Effective prevention of COVID-19’s spread is strongly predicated on adherence of the population to recommendations of health professionals. It is therefore critical that we identify the factors that contribute to an individual’s health decision-making with respect to adherence to the recommendations. We are developing two projects to help inform health policy and strategies around COVID-19:
- National survey. We are creating a cross-sectional survey in collaboration with the Nationscape survey study (which is collecting 500,000 surveys through weekly interviews of Americans from July 2019 through December 2020) to identify and develop potential strategies to enhance compliance. Our survey will cover risk perception, factors influencing risk perception (e.g., primary sources of information, education; risk behaviors, factors influencing risk behaviors (e.g., demographics, health insurance), preexisting health beliefs and psychosocial factors (e.g., social isolation, anxiety, worry). The questions will help assess: 1) COVID-related behaviors (e.g., protective behaviors and high-risk behaviors); and 2) health preventive behaviors (e.g., increasing health maintenance). Results from this large study will be widely disseminated and will form the basis of a comparative effectiveness study for different preventative health interventions.

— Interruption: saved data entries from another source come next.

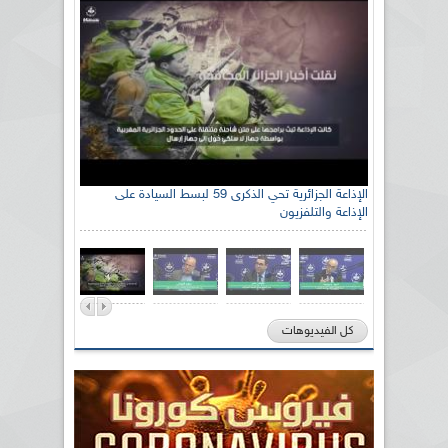
الإذاعة الجزائرية تحي الذكرى 59 لبسط السيادة على
الإذاعة والتلفزيون
كل الفيديوهات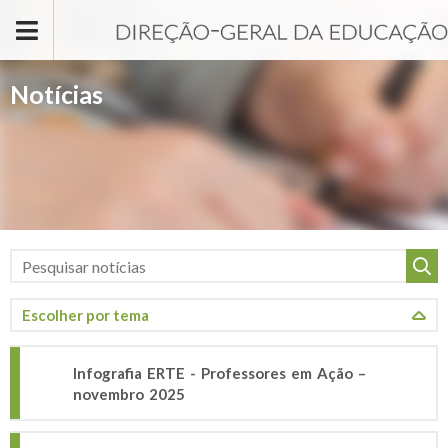
Passar para o conteúdo principal
Notícias
Infografia ERTE - Professores em Ação –
novembro 2025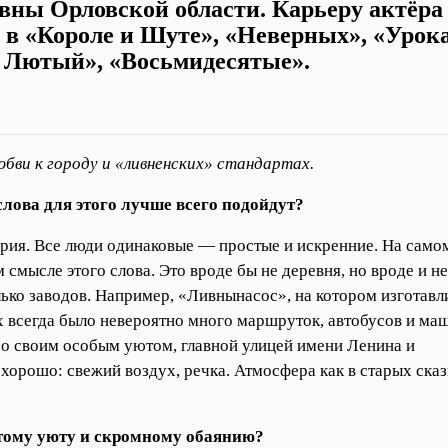
ивны Орловской области. Карьеру актёра
 в «Короле и Шуте», «Неверных», «Урок
с Лютый», «Восьмидесятые».
юбви к городу и «ливненских» стандартах.
лова для этого лучше всего подойдут?
ерия. Все люди одинаковые — простые и искренние. На само
смысле этого слова. Это вроде бы не деревня, но вроде и не
ько заводов. Например, «Ливнынасос», на котором изготавл
ах всегда было невероятно много маршруток, автобусов и ма
со своим особым уютом, главной улицей имени Ленина и
хорошо: свежий воздух, речка. Атмосфера как в старых ска
этому уюту и скромному обаянию?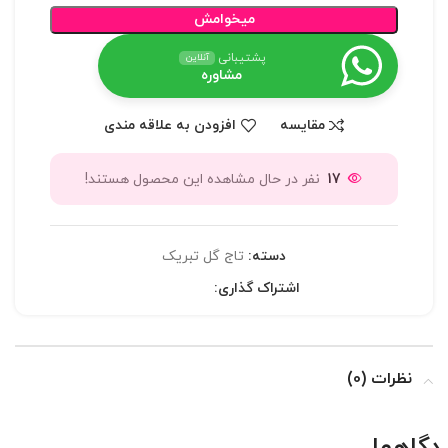
میخوامش
پشتیبانی
آنلاین
مشاوره
مقایسه
افزودن به علاقه مندی
17
نفر در حال مشاهده این محصول هستند!
دسته:
تاج گل تبریک
اشتراک گذاری:
نظرات (0)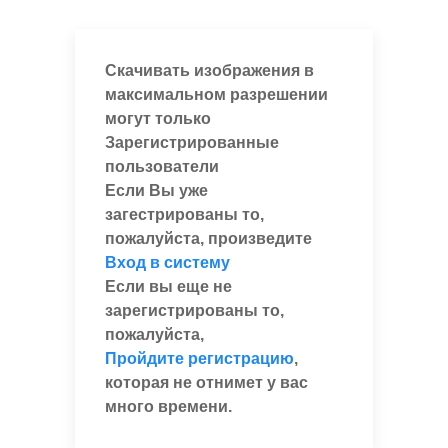
Скачивать изображения в
максимальном разрешении
могут только
Зарегистрированные
пользователи
Если Вы уже
загестрированы то,
пожалуйста, произведите
Вход в систему
Если вы еще не
зарегистрированы то,
пожалуйста,
Пройдите регистрацию
,
которая не отнимет у вас
много времени.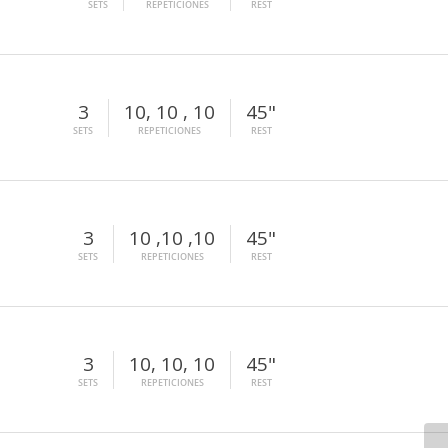
SETS
REPETICIONES
REST
3
10, 10 , 10
45"
SETS
REPETICIONES
REST
3
10 ,10 ,10
45"
SETS
REPETICIONES
REST
3
10, 10, 10
45"
SETS
REPETICIONES
REST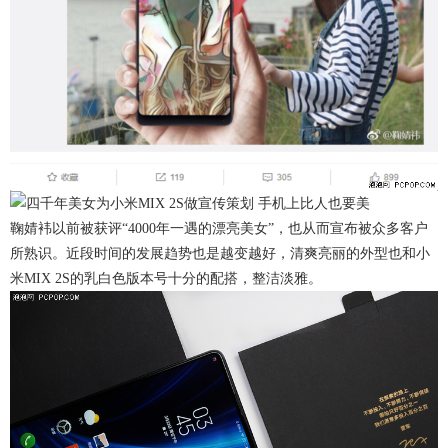
鞠婧袆以前被获评“4000年一遇的漂亮美女”，也从而宣布被众多客户
所熟识。近段时间的发展趋势也是越变越好，清爽亮丽的外型也和小
米MIX 2S的乳白色版本号十分的配搭，整洁淡雅。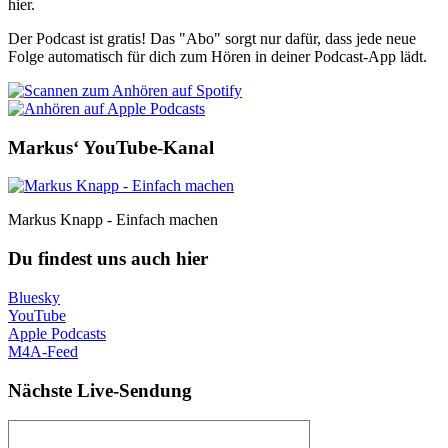
hier.
Der Podcast ist gratis! Das "Abo" sorgt nur dafür, dass jede neue
Folge automatisch für dich zum Hören in deiner Podcast-App lädt.
Markus‘ YouTube-Kanal
Markus Knapp - Einfach machen
Du findest uns auch hier
Bluesky
YouTube
Apple Podcasts
M4A-Feed
Nächste Live-Sendung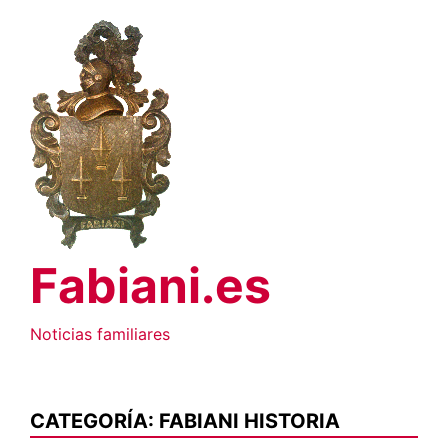
Saltar
al
contenido
Fabiani.es
Noticias familiares
CATEGORÍA:
FABIANI HISTORIA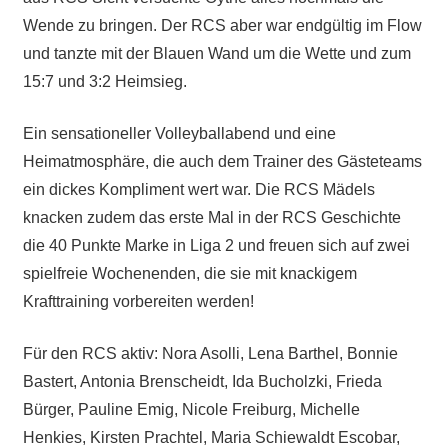
Wende zu bringen. Der RCS aber war endgültig im Flow
und tanzte mit der Blauen Wand um die Wette und zum
15:7 und 3:2 Heimsieg.
Ein sensationeller Volleyballabend und eine
Heimatmosphäre, die auch dem Trainer des Gästeteams
ein dickes Kompliment wert war. Die RCS Mädels
knacken zudem das erste Mal in der RCS Geschichte
die 40 Punkte Marke in Liga 2 und freuen sich auf zwei
spielfreie Wochenenden, die sie mit knackigem
Krafttraining vorbereiten werden!
Für den RCS aktiv: Nora Asolli, Lena Barthel, Bonnie
Bastert, Antonia Brenscheidt, Ida Bucholzki, Frieda
Bürger, Pauline Emig, Nicole Freiburg, Michelle
Henkies, Kirsten Prachtel, Maria Schiewaldt Escobar,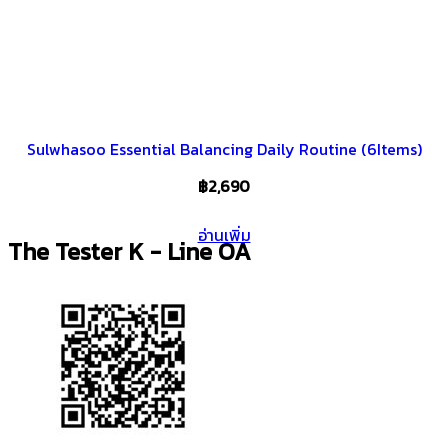
Sulwhasoo Essential Balancing Daily Routine (6Items)
฿
2,690
อ่านเพิ่ม
The Tester K - Line OA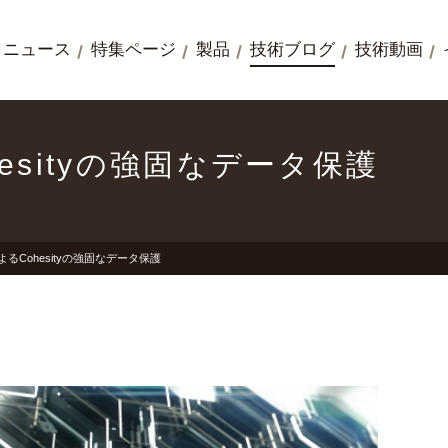
ニュース
特集ページ
製品
技術ブログ
技術動画
ohesityの強固なデータ保護
kによるCohesityの強固なデータ保護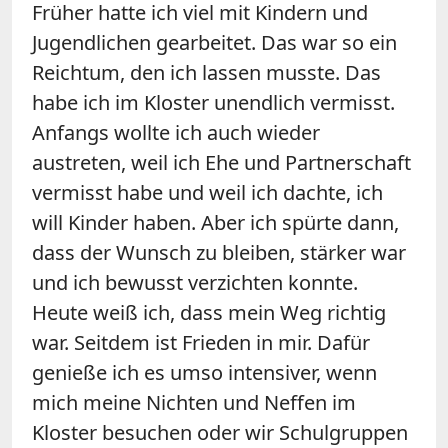
Früher hatte ich viel mit Kindern und
Jugendlichen gearbeitet. Das war so ein
Reichtum, den ich lassen musste. Das
habe ich im Kloster unendlich vermisst.
Anfangs wollte ich auch wieder
austreten, weil ich Ehe und Partnerschaft
vermisst habe und weil ich dachte, ich
will Kinder haben. Aber ich spürte dann,
dass der Wunsch zu bleiben, stärker war
und ich bewusst verzichten konnte.
Heute weiß ich, dass mein Weg richtig
war. Seitdem ist Frieden in mir. Dafür
genieße ich es umso intensiver, wenn
mich meine Nichten und Neffen im
Kloster besuchen oder wir Schulgruppen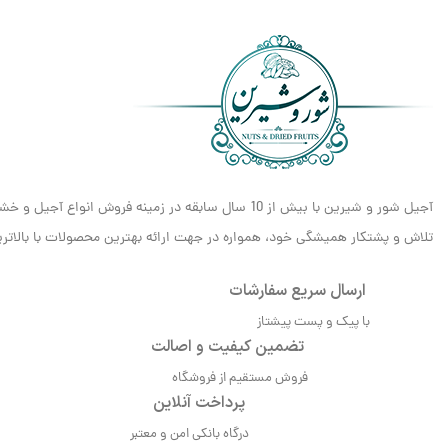
آجیل شور و شیرین با بیش از 10 سال سابقه در زمینه فروش انواع آجیل و خشکبار، مفتخر است که به عنوان یکی از معتبرترین و شناخته‌شده‌ترین برندهای
تلاش و پشتکار همیشگی خود، همواره در جهت ارائه بهترین محصولات با بالاترین 
ارسال سریع سفارشات
با پیک و پست پیشتاز
تضمین کیفیت و اصالت
فروش مستقیم از فروشگاه
پرداخت آنلاین
درگاه بانکی امن و معتبر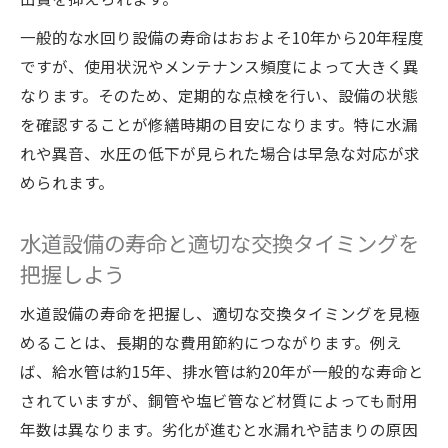
一般的な水回り設備の寿命はおおよそ10年から20年程度
ですが、使用状況やメンテナンス頻度によって大きく異
なります。そのため、定期的な点検を行い、設備の状態
を確認することが修繕時期の目安になります。特に水漏
れや異音、水圧の低下が見られた場合は早急な対応が求
められます。
水道設備の寿命と適切な交換タイミングを
把握しよう
水道設備の寿命を把握し、適切な交換タイミングを見極
めることは、長期的な費用節約につながります。例え
ば、給水管は約15年、排水管は約20年が一般的な寿命と
されていますが、銅管や塩ビ管など材質によっても耐用
年数は異なります。劣化が進むと水漏れや詰まりの原因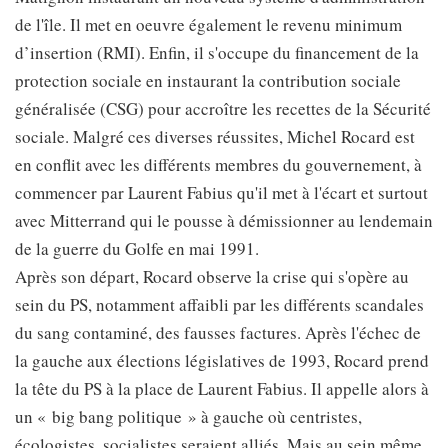
de l'île. Il met en oeuvre également le revenu minimum
d’insertion (RMI). Enfin, il s'occupe du financement de la
protection sociale en instaurant la contribution sociale
généralisée (CSG) pour accroître les recettes de la Sécurité
sociale. Malgré ces diverses réussites, Michel Rocard est
en conflit avec les différents membres du gouvernement, à
commencer par Laurent Fabius qu'il met à l'écart et surtout
avec Mitterrand qui le pousse à démissionner au lendemain
de la guerre du Golfe en mai 1991.
Après son départ, Rocard observe la crise qui s'opère au
sein du PS, notamment affaibli par les différents scandales
du sang contaminé, des fausses factures. Après l'échec de
la gauche aux élections législatives de 1993, Rocard prend
la tête du PS à la place de Laurent Fabius. Il appelle alors à
un « big bang politique » à gauche où centristes,
écologistes, socialistes seraient alliés. Mais au sein même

- Cancer screening patients. The WISDOM Study involves an enrolled cohort of >25,000 women and already includes assessment around breast cancer risk, perception, and anxiety. We are proposing to extend this assessment with similar COVID-19 specific question in similar areas, gaging psychosocial measures of anxiety and depression within this group. Results from the cohort will be further contrasted with the results of the national survey, ad we will use these results to identify educational gaps and propose practical strategies to encourage preventative behaviors.
Can we provide better, individualized recommendations for screening? Guidelines for mammography indicate annual screening for most women, providing a “one-size-fits-all” approach to the detection of breast cancer. However, as our understanding of this disease has improved, a better picture of risk factors is now developing – some women have higher risk than others (and conversely, some have lower risk). As part of a PCORI-funded pragmatic trial, the WISDOM Study, the Center for SMART Health is helping to test different screening schedules (one based on risk, another based on age). The goals of the 100,000 subject study are to determine:
- If the risk-based screening schedule helps decrease false alarms that lead to unneeded tests or treatments;
- How women feel about using a risk-based screening schedule;
- If the type of schedule affects how much women worry about breast cancer;
- Whether women who learn that they are at high risk take other steps to reduce their chances of getting cancer; and
- How well each screening schedule detects cancer.